Work item
Before you finish, make sure each line of the records has been retyped exactly.

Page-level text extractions
□ □ □ □ □ □ □

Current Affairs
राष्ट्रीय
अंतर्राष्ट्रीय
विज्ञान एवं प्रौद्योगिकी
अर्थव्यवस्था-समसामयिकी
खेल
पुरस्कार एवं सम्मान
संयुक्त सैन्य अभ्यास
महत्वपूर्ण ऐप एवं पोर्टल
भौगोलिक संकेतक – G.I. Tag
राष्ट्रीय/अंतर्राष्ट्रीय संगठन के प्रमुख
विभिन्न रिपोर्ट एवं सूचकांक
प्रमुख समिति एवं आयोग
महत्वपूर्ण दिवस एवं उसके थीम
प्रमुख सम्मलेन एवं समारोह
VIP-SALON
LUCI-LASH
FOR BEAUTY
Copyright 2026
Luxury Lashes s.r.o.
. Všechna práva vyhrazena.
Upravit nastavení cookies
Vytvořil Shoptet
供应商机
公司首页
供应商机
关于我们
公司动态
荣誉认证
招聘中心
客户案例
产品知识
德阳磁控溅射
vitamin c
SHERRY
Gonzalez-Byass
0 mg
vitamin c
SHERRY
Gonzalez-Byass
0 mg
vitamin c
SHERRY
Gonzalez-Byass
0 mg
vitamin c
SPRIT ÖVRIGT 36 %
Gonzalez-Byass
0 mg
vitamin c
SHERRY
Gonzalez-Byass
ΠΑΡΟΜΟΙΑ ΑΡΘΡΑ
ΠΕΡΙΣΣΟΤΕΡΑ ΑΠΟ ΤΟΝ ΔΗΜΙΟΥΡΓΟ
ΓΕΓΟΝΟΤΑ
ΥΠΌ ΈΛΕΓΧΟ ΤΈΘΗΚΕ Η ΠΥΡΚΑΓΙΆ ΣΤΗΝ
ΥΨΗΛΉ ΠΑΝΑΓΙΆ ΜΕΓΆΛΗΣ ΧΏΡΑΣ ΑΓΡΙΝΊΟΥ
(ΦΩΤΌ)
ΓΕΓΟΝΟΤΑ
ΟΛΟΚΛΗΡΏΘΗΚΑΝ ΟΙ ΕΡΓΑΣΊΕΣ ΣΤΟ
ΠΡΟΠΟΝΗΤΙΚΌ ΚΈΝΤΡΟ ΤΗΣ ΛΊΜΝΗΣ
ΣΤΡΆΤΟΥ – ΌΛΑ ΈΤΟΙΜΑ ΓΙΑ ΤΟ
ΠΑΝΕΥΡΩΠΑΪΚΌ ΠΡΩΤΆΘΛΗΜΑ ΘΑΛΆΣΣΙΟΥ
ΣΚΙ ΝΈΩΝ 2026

□ □ □ □ □ □ □

Finished exercise
Current Affairs
राष्ट्रीय
अंतर्राष्ट्रीय
विज्ञान एवं प्रौद्योगिकी
अर्थव्यवस्था-समसामयिकी
खेल
पुरस्कार एवं सम्मान
संयुक्त सैन्य अभ्यास
महत्वपूर्ण ऐप एवं पोर्टल
भौगोलिक संकेतक – G.I. Tag
राष्ट्रीय/अंतर्राष्ट्रीय संगठन के प्रमुख
विभिन्न रिपोर्ट एवं सूचकांक
प्रमुख समिति एवं आयोग
महत्वपूर्ण दिवस एवं उसके थीम
प्रमुख सम्मलेन एवं समारोह
VIP-SALON
LUCI-LASH
FOR BEAUTY
Copyright 2026
Luxury Lashes s.r.o.
. Všechna práva vyhrazena.
Upravit nastavení cookies
Vytvořil Shoptet
供应商机
公司首页
供应商机
关于我们
公司动态
荣誉认证
招聘中心
客户案例
产品知识
德阳磁控溅射
vitamin c
SHERRY
Gonzalez-Byass
0 mg
vitamin c
SHERRY
Gonzalez-Byass
0 mg
vitamin c
SHERRY
Gonzalez-Byass
0 mg
vitamin c
SPRIT ÖVRIGT 36 %
Gonzalez-Byass
0 mg
vitamin c
SHERRY
Gonzalez-Byass
ΠΑΡΟΜΟΙΑ ΑΡΘΡΑ
ΠΕΡΙΣΣΟΤΕΡΑ ΑΠΟ ΤΟΝ ΔΗΜΙΟΥΡΓΟ
ΓΕΓΟΝΟΤΑ
ΥΠΌ ΈΛΕΓΧΟ ΤΈΘΗΚΕ Η ΠΥΡΚΑΓΙΆ ΣΤΗΝ
ΥΨΗΛΉ ΠΑΝΑΓΙΆ ΜΕΓΆΛΗΣ ΧΏΡΑΣ ΑΓΡΙΝΊΟΥ
(ΦΩΤΌ)
ΓΕΓΟΝΟΤΑ
ΟΛΟΚΛΗΡΏΘΗΚΑΝ ΟΙ ΕΡΓΑΣΊΕΣ ΣΤΟ
ΠΡΟΠΟΝΗΤΙΚΌ ΚΈΝΤΡΟ ΤΗΣ ΛΊΜΝΗΣ
ΣΤΡΆΤΟΥ – ΌΛΑ ΈΤΟΙΜΑ ΓΙΑ ΤΟ
ΠΑΝΕΥΡΩΠΑΪΚΌ ΠΡΩΤΆΘΛΗΜΑ ΘΑΛΆΣΣΙΟΥ
ΣΚΙ ΝΈΩΝ 2026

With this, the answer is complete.